= Beginning of Section =
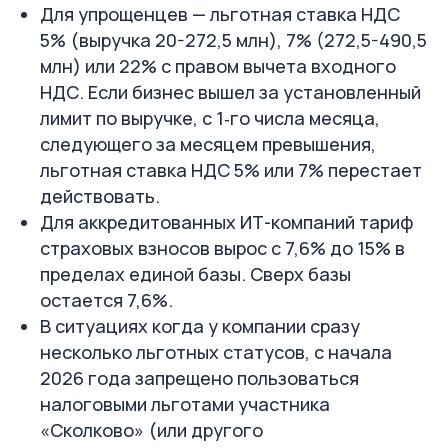
Для упрощенцев — льготная ставка НДС
5% (выручка 20-272,5 млн), 7% (272,5-490,5
млн) или 22% с правом вычета входного
НДС. Если бизнес вышел за установленный
лимит по выручке, с 1‑го числа месяца,
следующего за месяцем превышения,
льготная ставка НДС 5% или 7% перестает
действовать.
Для аккредитованных ИТ-компаний тариф
страховых взносов вырос с 7,6% до 15% в
пределах единой базы. Сверх базы
остается 7,6%.
В ситуациях когда у компании сразу
несколько льготных статусов, с начала
2026 года запрещено пользоваться
налоговыми льготами участника
«Сколково» (или другого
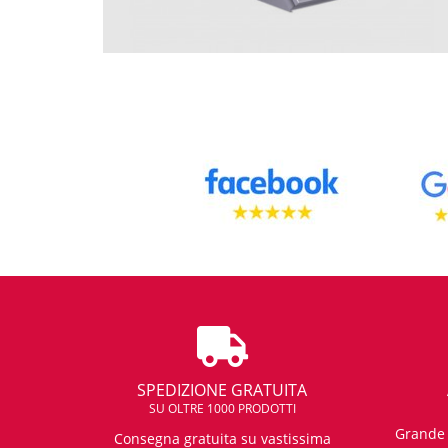
SPEDIZIONE GRATUITA
SU OLTRE 1000 PRODOTTI
Grande e
Consegna gratuita su vastissima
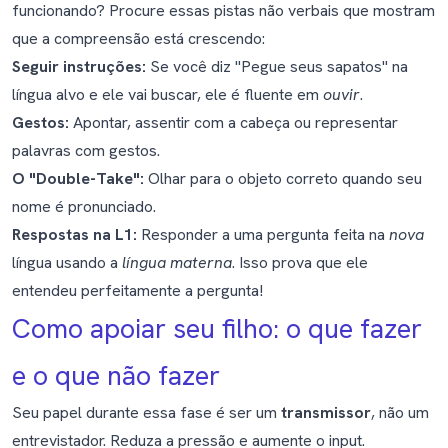
funcionando? Procure essas pistas não verbais que mostram
que a compreensão está crescendo:
Seguir instruções:
Se você diz "Pegue seus sapatos" na
língua alvo e ele vai buscar, ele é fluente em
ouvir
.
Gestos:
Apontar, assentir com a cabeça ou representar
palavras com gestos.
O "Double-Take":
Olhar para o objeto correto quando seu
nome é pronunciado.
Respostas na L1:
Responder a uma pergunta feita na
nova
língua usando a
língua materna
. Isso prova que ele
entendeu perfeitamente a pergunta!
Como apoiar seu filho: o que fazer
e o que não fazer
Seu papel durante essa fase é ser um
transmissor
, não um
entrevistador. Reduza a pressão e aumente o input.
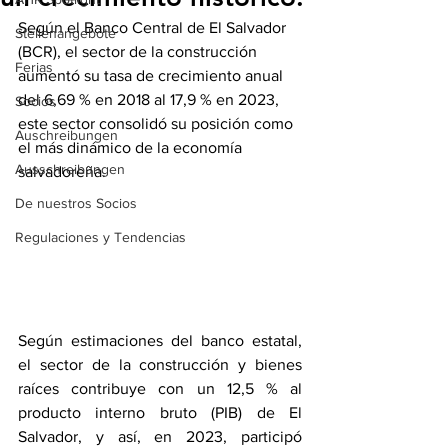
Según el Banco Central de El Salvador 
Stellenangebote
(BCR), el sector de la construcción 
Ferias
aumentó su tasa de crecimiento anual 
del 6,69 % en 2018 al 17,9 % en 2023, 
Socios
este sector consolidó su posición como 
Auschreibungen
el más dinámico de la economía 
Ausschreibungen
salvadoreña.
De nuestros Socios
Regulaciones y Tendencias
Según estimaciones del banco estatal, 
el sector de la construcción y bienes 
raíces contribuye con un 12,5 % al 
producto interno bruto (PIB) de El 
Salvador, y así, en 2023, participó 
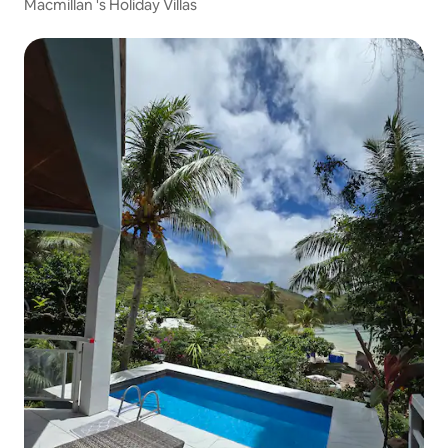
Macmillan 's Holiday Villas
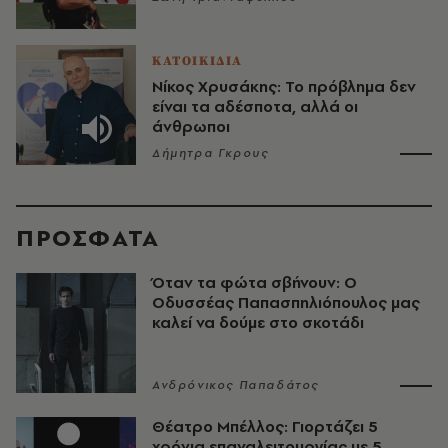
ΚΑΤΟΙΚΙΔΙΑ
Νίκος Χρυσάκης: Το πρόβλημα δεν
είναι τα αδέσποτα, αλλά οι
άνθρωποι
Δήμητρα Γκρους
ΠΡΟΣΦΑΤΑ
Όταν τα φώτα σβήνουν: Ο
Οδυσσέας Παπασπηλιόπουλος μας
καλεί να δούμε στο σκοτάδι
Ανδρόνικος Παπαδάτος
Θέατρο Μπέλλος: Γιορτάζει 5
χρόνια επαναλειτουργίας με 5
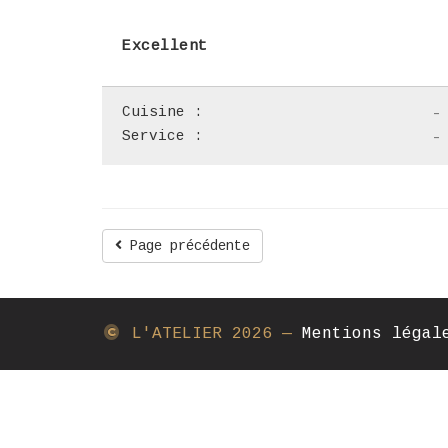
Excellent
Cuisine :
-
Service :
-
Page précédente
L'ATELIER
2026 —
Mentions légal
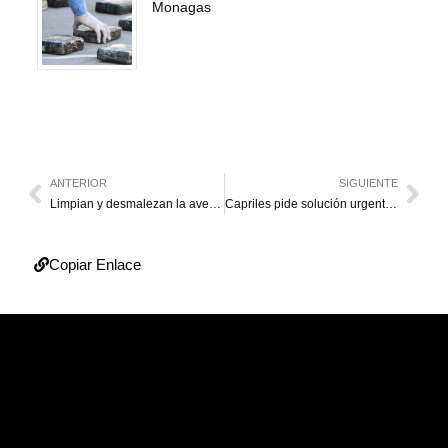
Monagas
ANTERIOR
SIGUIENTE
Limpian y desmalezan la avenida Don Manuel Belloso de Maracaibo
Capriles pide solución urgente a la crisis política: insta a Maduro a negociar
Copiar Enlace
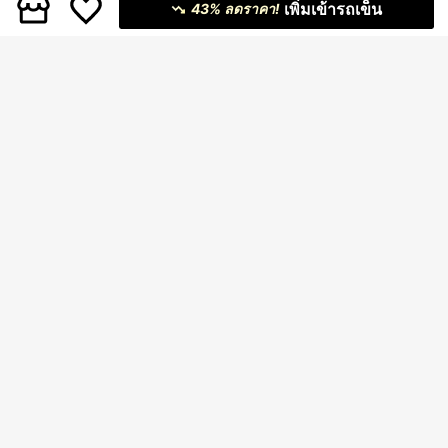
เพิ่มเข้ารถเข็น
43% ลดราคา!
Aloruh กางเกงขายาวทรงหลวมมีเท็กซ์
SHEIN BAE กระโปรงหญิงพิมพ์ลายจุด
เจอร์ลำลอง, ชุดใส่ไปเที่ยวฤดูร้อน, ผู้หญิ
80+ sold
หลายชั้นระบายชาย
399
฿
งฤดูใบไม้ร่วง, ผู้หญิงสำหรับวันหยุดพัก
329
฿
ผ่อน
8
#ชุดฤดูร้อน
#ชุดฤดูร้อน
Sunnyshic กางเกงขาตรงเชิงวันหยุดผู
กเอวสำหรับผู้หญิง สีเหลือง หลากหลาย
60+ sold
Coolane กางเกงขายาวหญิง ลายสก็อต
และเรียวลาย ผ้าทอ ฤดูใบไม้ผลิ/ฤดูร้อน
กราฟิก Y2K กางเกงบ่าย ยืดหยุ่นเอว สำ
258
439
฿
-4%
฿
หรับวันพักร้อนในเขตร้อน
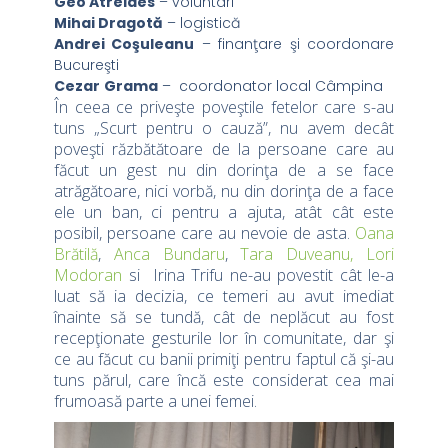
Geo Atreides
– voluntari
Mihai Dragotă
– logistică
Andrei Coşuleanu
– finanţare şi coordonare
Bucureşti
Cezar
Grama
– coordonator local Câmpina
În ceea ce priveşte poveştile fetelor care s-au
tuns „Scurt pentru o cauză”, nu avem decât
poveşti răzbătătoare de la persoane care au
făcut un gest nu din dorinţa de a se face
atrăgătoare, nici vorbă, nu din dorinţa de a face
ele un ban, ci pentru a ajuta, atât cât este
posibil, persoane care au nevoie de asta.
Oana
Brătilă
,
Anca Bundaru
,
Tara Duveanu,
Lori
Modoran
si Irina Trifu ne-au povestit cât le-a
luat să ia decizia, ce temeri au avut imediat
înainte să se tundă, cât de neplăcut au fost
recepţionate gesturile lor în comunitate, dar şi
ce au făcut cu banii primiţi pentru faptul că şi-au
tuns părul, care încă este considerat cea mai
frumoasă parte a unei femei.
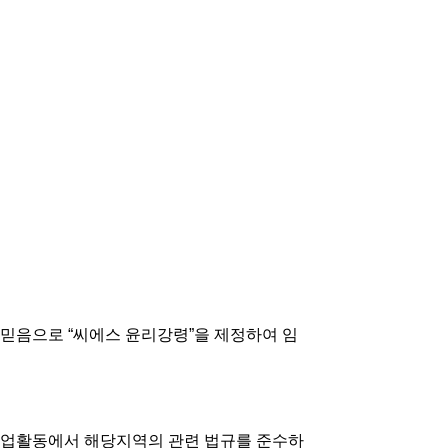
 믿음으로 “씨에스 윤리강령”을 제정하여 임
사업활동에서 해당지역의 관련 법규를 준수하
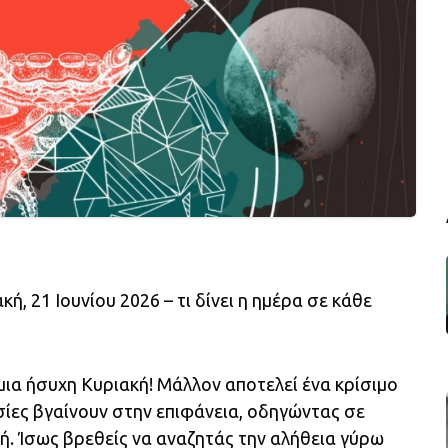
ή, 21 Ιουνίου 2026 – τι δίνει η ημέρα σε κάθε
μια ήσυχη Κυριακή! Μάλλον αποτελεί ένα κρίσιμο
ίες βγαίνουν στην επιφάνεια, οδηγώντας σε
ή. Ίσως βρεθείς να αναζητάς την αλήθεια γύρω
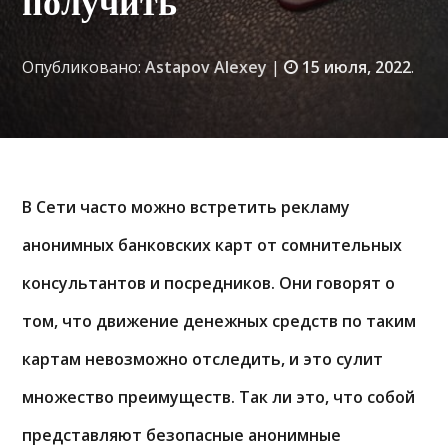
получить
Опубликовано:
Astapov Alexey
|
15 июля, 2022
.
В Сети часто можно встретить рекламу
анонимных банковских карт от сомнительных
консультантов и посредников. Они говорят о
том, что движение денежных средств по таким
картам невозможно отследить, и это сулит
множество преимуществ. Так ли это, что собой
представляют безопасные анонимные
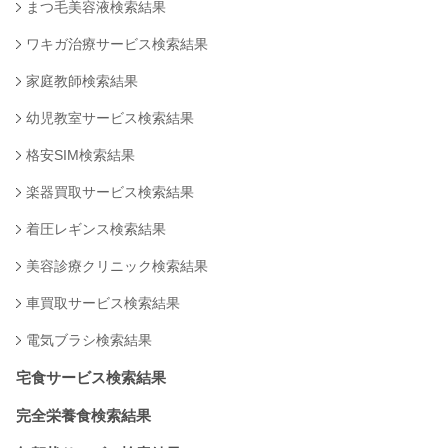
まつ毛美容液検索結果
ワキガ治療サービス検索結果
家庭教師検索結果
幼児教室サービス検索結果
格安SIM検索結果
楽器買取サービス検索結果
着圧レギンス検索結果
美容診療クリニック検索結果
車買取サービス検索結果
電気ブラシ検索結果
宅食サービス検索結果
完全栄養食検索結果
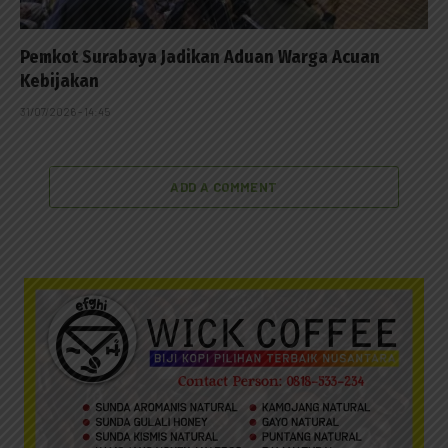
Pemkot Surabaya Jadikan Aduan Warga Acuan
Kebijakan
31/07/2026 - 14:45
ADD A COMMENT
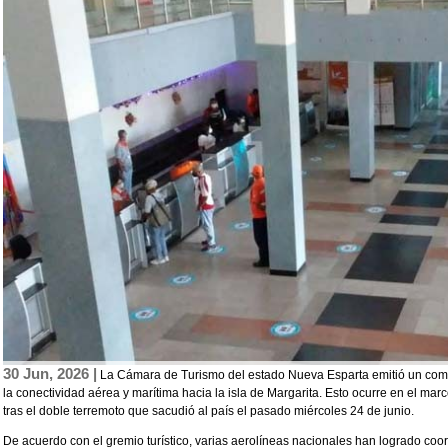
30 Jun, 2026 |
La Cámara de Turismo del estado Nueva Esparta emitió un comun
la conectividad aérea y marítima hacia la isla de Margarita. Esto ocurre en el ma
tras el doble terremoto que sacudió al país el pasado miércoles 24 de junio.
De acuerdo con el gremio turístico, varias aerolíneas nacionales han logrado coo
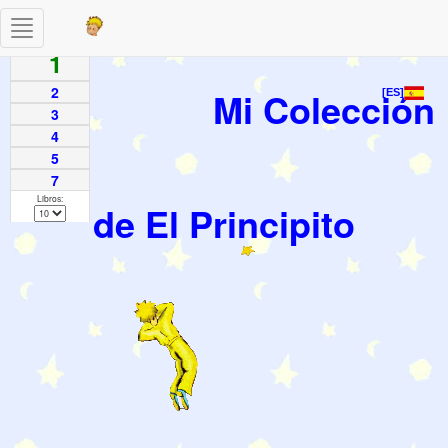
Toggle
Paginas
navigation
1
2
Mi Colección
[ES]
3
4
5
7
Libros:
de El Principito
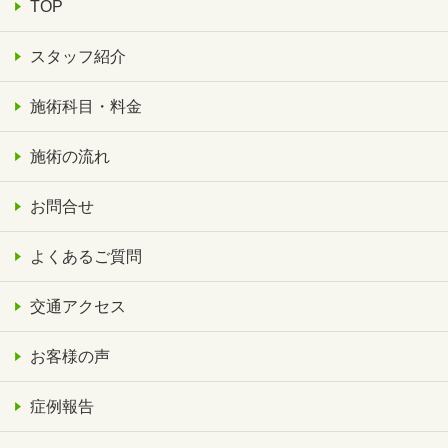
TOP
スタッフ紹介
施術科目・料金
施術の流れ
お問合せ
よくあるご質問
交通アクセス
お客様の声
症例報告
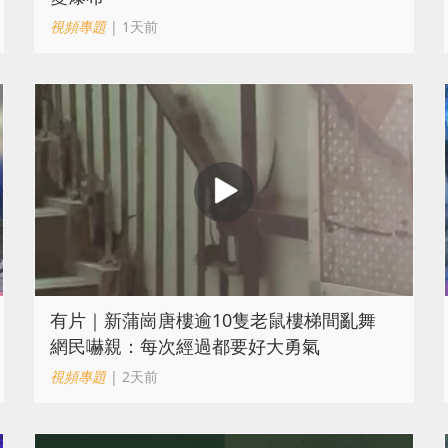
視頻專題
| 1天前
有片｜新蒲崗唐樓逾10隻老鼠樓梯間亂舞
網民嚇親：每次經過都要好大勇氣
視頻專題
| 2天前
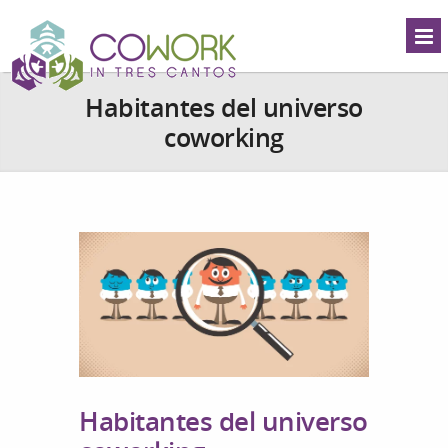
Habitantes del universo
coworking
Habitantes del universo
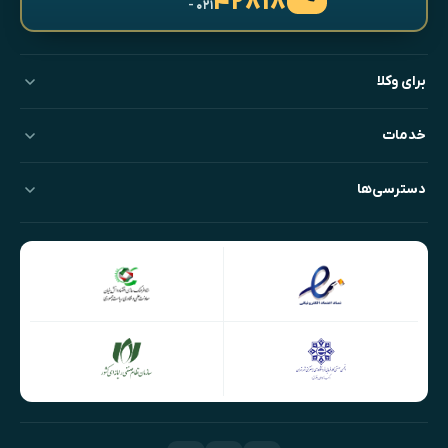
۴۲۸۱۸
- ۰۲۱
برای وکلا
خدمات
دسترسی‌ها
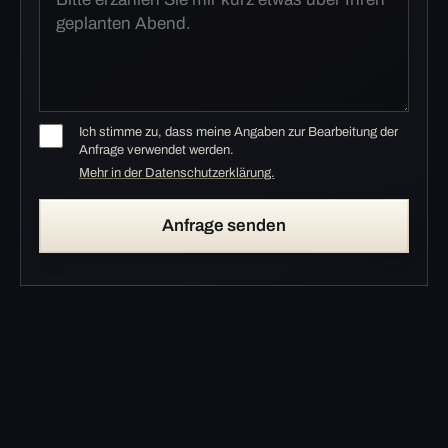
Ich stimme zu, dass meine Angaben zur Bearbeitung der
Anfrage verwendet werden.
Mehr in der Datenschutzerklärung.
Anfrage senden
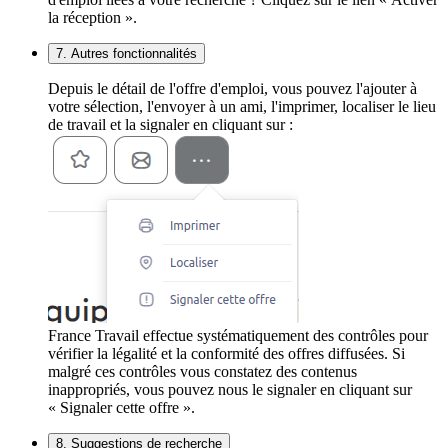
la réception ».
7. Autres fonctionnalités
Depuis le détail de l'offre d'emploi, vous pouvez l'ajouter à
votre sélection, l'envoyer à un ami, l'imprimer, localiser le lieu
de travail et la signaler en cliquant sur :
France Travail effectue systématiquement des contrôles pour
vérifier la légalité et la conformité des offres diffusées. Si
malgré ces contrôles vous constatez des contenus
inappropriés, vous pouvez nous le signaler en cliquant sur
« Signaler cette offre ».
8. Suggestions de recherche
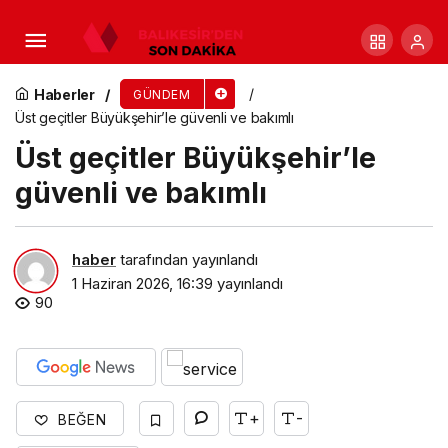
Başkan Mesut Ergin: En büyük teşekkür bir
milyon misafire hizmet veren çalışanlara
Haberler
GÜNDEM
Üst geçitler Büyükşehir’le güvenli ve bakımlı
Üst geçitler Büyükşehir’le
güvenli ve bakımlı
haber
tarafından yayınlandı
1 Haziran 2026, 16:39
yayınlandı
90
+
-
BEĞEN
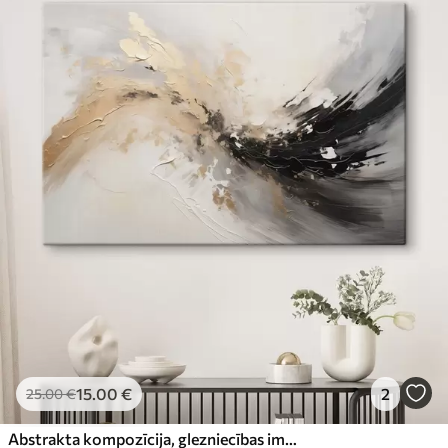
15
.00
€
2
25
.00
€
Abstrakta kompozīcija, glezniecības imitācija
= End of Section =
Instructions to follow: Your answer should consist of the lines from the line with "este sector consolidó su posición como" to the line with "producto interno bruto (PIB) de El" above, repeated exactly, both ends included.

Reply to the task:
este sector consolidó su posición como 
Auschreibungen
el más dinámico de la economía 
Ausschreibungen
salvadoreña.
De nuestros Socios
Regulaciones y Tendencias
Según estimaciones del banco estatal, 
el sector de la construcción y bienes 
raíces contribuye con un 12,5 % al 
producto interno bruto (PIB) de El 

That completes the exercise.